Microwaves are more complex than we think

By Vaageesha Das

Whenever we are hungry and in need to heat some food up, we usually use the microwave. The microwave warms the food in the amount of time we ask it to. But, exactly how do those microwaves work?

The electromagnetic spectrum consists of radio waves, microwaves, infrared radiation, visible light, ultraviolet, X-rays, and gamma rays. Microwaves use radiation to heat up our beloved food. Waves are invisible, but they go in an up-and-down pattern. Microwaves are very “fat” compared to the other waves, except for radio waves. Radio waves are “fatter”

than microwaves.

Microwaves begin their processing of heating by having waves bounce around on the reflective metal (kind of like light bouncing off a mirror) but when the waves reach the food, they travel through and make the molecules vibrate quickly. The vibrating molecules denote that the energy in the waves converts to thermal energy (heat) because the faster the water molecules vibrate, the hotter they get.

The waves warm the liquid inside the food so when you are eating a microwaved pie, the filling on the inside may be a lot hotter than the crust on the outside. Microwaves also heat up different parts of the food at different rates which makes the food have an uneven heating.
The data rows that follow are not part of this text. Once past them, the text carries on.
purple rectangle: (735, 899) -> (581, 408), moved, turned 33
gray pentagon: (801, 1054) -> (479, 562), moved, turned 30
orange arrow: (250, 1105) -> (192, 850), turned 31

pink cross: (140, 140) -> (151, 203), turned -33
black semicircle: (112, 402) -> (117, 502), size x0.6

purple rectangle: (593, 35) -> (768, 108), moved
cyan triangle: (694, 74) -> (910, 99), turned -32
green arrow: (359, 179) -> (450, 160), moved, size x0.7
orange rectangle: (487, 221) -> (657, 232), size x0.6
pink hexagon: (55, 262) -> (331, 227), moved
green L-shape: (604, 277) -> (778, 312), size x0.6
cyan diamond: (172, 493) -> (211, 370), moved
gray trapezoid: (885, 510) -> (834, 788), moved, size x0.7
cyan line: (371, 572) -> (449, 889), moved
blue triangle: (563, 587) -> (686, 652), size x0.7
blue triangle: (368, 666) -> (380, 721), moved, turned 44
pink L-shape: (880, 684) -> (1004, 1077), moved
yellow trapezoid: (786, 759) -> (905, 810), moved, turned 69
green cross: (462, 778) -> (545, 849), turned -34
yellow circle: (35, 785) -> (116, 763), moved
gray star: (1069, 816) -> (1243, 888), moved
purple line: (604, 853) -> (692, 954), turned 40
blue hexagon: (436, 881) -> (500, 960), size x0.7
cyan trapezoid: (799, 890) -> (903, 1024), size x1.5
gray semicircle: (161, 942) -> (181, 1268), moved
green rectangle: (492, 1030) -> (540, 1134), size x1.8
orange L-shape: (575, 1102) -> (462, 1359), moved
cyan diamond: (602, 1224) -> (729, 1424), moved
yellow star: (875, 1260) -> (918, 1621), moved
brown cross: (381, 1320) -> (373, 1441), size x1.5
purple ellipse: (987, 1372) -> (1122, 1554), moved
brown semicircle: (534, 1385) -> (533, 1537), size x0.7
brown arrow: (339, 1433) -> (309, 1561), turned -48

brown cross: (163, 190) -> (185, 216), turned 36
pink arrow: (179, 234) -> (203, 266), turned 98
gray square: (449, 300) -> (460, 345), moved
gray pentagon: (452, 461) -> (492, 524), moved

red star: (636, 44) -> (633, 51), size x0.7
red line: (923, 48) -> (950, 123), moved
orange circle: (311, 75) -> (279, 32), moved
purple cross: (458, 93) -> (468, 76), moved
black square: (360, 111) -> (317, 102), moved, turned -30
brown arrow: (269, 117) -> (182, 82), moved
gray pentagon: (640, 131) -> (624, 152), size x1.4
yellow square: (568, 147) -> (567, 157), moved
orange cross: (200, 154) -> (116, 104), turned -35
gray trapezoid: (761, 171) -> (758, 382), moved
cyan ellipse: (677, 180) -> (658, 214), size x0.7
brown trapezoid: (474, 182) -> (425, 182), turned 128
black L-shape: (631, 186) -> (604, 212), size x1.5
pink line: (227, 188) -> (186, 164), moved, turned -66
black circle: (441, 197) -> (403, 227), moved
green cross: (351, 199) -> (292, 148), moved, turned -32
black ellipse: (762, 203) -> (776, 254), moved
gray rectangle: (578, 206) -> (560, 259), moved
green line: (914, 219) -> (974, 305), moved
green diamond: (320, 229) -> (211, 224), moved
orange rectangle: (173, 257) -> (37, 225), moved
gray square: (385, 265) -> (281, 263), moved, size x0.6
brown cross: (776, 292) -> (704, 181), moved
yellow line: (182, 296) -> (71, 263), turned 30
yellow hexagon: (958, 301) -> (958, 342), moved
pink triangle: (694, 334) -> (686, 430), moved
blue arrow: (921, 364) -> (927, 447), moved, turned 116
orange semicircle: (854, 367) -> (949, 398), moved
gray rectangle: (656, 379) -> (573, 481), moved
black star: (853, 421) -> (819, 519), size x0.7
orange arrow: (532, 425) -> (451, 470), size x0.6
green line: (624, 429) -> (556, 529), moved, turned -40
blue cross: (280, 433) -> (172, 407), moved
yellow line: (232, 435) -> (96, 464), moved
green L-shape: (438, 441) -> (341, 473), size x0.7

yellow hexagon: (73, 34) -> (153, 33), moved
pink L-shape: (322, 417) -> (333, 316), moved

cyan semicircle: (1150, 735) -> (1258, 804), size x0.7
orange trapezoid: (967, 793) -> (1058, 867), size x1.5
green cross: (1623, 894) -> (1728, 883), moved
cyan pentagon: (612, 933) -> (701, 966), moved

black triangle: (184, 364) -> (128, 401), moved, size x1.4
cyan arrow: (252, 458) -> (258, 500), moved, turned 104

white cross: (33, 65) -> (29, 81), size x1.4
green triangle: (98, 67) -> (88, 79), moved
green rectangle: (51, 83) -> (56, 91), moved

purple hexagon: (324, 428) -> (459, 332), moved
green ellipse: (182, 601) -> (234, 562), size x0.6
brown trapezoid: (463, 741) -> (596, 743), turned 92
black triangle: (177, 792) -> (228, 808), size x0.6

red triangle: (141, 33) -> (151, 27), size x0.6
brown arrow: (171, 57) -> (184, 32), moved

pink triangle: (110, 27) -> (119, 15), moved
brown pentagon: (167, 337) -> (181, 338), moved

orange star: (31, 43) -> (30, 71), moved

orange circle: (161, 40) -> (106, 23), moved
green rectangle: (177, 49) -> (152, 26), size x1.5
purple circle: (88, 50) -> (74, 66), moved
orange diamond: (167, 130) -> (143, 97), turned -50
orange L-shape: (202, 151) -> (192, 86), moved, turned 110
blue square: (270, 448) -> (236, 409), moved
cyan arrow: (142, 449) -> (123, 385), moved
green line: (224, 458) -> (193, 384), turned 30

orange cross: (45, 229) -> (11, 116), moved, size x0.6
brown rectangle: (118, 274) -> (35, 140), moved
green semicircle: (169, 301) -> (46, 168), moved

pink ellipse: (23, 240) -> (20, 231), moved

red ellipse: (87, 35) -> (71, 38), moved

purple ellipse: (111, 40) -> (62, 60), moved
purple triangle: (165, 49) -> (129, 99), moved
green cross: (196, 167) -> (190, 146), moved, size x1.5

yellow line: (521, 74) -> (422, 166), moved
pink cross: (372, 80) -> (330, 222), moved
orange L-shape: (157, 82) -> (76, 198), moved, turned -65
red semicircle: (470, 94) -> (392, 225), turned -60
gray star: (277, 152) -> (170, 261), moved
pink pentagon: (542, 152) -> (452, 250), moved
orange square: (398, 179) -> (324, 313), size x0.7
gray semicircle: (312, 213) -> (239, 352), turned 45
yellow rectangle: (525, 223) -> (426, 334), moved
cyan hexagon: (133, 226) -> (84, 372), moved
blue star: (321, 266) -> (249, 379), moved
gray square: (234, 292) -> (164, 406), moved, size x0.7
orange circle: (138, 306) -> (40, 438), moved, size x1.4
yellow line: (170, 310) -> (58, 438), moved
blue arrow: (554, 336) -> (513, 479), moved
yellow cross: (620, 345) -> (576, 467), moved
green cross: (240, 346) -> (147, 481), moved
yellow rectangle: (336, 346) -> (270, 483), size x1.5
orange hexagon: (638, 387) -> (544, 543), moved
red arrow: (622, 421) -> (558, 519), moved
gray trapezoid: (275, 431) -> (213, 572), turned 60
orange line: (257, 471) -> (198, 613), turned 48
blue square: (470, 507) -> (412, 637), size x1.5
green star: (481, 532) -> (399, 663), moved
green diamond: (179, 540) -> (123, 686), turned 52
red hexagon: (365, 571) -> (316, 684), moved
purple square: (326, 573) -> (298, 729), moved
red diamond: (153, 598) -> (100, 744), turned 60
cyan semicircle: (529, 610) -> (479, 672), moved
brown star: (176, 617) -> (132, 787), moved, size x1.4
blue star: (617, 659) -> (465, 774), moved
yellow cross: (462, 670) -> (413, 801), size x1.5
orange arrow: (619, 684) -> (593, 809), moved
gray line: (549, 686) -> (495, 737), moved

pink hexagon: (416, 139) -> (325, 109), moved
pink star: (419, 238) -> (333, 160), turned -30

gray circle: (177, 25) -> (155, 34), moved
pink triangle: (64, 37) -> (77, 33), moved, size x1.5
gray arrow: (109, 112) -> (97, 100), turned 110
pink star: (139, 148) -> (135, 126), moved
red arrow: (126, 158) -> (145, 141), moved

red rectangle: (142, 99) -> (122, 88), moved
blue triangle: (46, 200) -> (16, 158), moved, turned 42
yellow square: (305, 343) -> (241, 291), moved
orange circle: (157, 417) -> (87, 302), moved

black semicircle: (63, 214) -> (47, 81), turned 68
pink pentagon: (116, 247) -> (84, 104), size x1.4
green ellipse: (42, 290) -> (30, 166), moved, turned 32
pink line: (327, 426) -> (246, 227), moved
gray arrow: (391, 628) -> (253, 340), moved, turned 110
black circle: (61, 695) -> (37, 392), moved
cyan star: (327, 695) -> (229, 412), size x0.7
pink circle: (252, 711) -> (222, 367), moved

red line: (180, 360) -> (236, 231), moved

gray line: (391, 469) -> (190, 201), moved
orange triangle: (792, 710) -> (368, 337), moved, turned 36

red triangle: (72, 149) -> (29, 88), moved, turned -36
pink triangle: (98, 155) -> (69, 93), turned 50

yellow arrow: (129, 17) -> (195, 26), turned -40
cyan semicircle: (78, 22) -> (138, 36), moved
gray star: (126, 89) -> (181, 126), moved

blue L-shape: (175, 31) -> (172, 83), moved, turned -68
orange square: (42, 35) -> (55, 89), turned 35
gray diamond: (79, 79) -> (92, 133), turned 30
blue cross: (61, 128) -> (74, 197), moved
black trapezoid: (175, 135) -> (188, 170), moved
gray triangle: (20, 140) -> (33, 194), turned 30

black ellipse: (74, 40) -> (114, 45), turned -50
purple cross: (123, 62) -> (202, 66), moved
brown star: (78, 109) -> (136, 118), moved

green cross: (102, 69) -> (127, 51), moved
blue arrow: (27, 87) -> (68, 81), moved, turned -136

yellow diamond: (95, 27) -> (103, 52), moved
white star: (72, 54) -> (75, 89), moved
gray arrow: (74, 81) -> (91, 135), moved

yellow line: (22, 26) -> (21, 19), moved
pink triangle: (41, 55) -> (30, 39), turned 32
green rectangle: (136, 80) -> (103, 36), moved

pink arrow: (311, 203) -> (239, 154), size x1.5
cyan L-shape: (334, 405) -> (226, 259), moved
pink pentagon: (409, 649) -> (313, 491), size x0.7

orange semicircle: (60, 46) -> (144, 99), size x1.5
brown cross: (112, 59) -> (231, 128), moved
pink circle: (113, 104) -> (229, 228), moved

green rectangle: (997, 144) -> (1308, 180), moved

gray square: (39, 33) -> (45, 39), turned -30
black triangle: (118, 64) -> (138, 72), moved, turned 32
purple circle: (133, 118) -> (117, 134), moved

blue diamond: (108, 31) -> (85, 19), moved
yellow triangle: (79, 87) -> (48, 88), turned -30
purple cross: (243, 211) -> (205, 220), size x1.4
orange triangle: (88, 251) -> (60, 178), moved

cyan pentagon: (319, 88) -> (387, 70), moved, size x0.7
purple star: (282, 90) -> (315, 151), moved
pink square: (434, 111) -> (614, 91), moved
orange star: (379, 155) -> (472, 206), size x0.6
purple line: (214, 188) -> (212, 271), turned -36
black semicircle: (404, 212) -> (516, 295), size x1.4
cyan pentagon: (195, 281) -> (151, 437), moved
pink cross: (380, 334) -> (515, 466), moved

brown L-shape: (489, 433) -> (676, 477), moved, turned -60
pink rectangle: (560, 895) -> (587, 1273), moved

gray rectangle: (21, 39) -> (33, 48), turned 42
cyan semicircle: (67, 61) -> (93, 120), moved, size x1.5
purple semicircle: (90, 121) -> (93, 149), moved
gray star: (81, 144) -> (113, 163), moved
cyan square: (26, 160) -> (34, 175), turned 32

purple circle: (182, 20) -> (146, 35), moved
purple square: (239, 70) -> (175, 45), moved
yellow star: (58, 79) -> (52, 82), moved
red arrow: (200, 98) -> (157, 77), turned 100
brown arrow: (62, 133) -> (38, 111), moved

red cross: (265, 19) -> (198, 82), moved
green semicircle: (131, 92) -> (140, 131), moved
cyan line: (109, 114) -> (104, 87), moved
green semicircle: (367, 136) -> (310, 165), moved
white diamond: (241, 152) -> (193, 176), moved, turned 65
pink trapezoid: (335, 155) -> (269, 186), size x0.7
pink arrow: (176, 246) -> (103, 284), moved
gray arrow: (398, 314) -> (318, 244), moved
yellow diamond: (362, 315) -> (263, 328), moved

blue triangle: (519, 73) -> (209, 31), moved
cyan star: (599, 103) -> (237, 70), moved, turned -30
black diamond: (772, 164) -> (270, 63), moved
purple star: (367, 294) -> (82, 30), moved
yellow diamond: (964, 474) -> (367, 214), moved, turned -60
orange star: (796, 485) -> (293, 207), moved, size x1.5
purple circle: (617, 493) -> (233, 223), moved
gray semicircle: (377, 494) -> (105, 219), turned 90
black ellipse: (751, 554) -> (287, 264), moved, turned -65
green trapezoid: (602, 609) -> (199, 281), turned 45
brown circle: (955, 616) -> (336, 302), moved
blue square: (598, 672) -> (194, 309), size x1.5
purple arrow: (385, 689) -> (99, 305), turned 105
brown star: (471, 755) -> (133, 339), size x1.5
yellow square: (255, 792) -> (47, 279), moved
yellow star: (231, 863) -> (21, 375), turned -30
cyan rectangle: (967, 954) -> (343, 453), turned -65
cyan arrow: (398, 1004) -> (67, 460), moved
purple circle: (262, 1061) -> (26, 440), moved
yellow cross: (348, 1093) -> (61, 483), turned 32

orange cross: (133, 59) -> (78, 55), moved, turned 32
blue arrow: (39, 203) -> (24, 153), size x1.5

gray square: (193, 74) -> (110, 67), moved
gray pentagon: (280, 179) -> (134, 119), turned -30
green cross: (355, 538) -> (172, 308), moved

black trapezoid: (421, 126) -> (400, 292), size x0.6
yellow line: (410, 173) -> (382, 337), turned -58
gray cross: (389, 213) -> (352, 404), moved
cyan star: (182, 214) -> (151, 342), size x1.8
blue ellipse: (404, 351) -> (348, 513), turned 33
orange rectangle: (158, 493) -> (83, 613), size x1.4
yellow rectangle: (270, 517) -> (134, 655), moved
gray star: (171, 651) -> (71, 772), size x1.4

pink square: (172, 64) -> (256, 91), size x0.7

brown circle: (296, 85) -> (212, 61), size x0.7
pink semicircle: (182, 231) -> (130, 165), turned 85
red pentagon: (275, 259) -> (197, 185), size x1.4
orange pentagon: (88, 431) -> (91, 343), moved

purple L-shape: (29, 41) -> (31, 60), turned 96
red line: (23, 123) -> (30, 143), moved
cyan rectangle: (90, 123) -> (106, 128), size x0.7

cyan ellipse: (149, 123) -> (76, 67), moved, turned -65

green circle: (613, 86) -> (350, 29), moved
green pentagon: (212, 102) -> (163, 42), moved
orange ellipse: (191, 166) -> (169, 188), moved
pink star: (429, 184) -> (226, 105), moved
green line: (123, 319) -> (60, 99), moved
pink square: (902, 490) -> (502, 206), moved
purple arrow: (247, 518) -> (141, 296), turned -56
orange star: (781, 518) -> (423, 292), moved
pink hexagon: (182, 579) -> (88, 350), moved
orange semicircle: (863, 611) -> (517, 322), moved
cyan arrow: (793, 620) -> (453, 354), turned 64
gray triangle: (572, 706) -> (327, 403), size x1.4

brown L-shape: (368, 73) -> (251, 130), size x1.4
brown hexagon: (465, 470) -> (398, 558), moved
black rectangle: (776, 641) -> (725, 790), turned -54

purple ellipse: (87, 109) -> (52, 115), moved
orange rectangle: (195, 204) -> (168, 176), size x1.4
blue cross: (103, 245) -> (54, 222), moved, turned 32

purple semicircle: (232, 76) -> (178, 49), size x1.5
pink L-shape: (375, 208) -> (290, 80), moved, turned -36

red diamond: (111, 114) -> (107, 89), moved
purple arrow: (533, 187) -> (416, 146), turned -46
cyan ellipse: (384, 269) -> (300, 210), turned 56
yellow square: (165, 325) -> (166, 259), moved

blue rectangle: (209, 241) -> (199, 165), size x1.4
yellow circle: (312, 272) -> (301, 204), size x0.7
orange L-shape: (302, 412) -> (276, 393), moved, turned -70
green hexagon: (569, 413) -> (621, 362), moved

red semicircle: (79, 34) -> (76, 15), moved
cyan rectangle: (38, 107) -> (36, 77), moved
Percy Spencer was the inventor of the microwave. He invented it in the 1950s by having a chocolate bar in his pocket and turning on the magnetron. He then noticed that the chocolate was melting. He tested this by later popping some popcorn.

There is a myth that microwaves are unsafe and that they cause cancer. This is entirely untrue.

It is also said that microwaves reduce the nutrients in your food. This is true for all cooking methods (like stoves). Heating will also get rid of Vitamin C because Vitamin C is the most heat-sensitive.

Ionizing radiation is the only type of radiation that causes cancer, and microwaves are far from this dangerous zone. There is a Faraday cage that keeps the waves inside the microwave, and the waves that somehow do manage to escape are so little in level and temperature that they cannot hurt you. Microwaves are very safe.

Vaageesha Das is going into ninth grade at Morgantown High School. Today’s information comes from: https://www.explainthatstuff.com

/microwaveovens.html and paleoleap.com/microwaves-dangerous.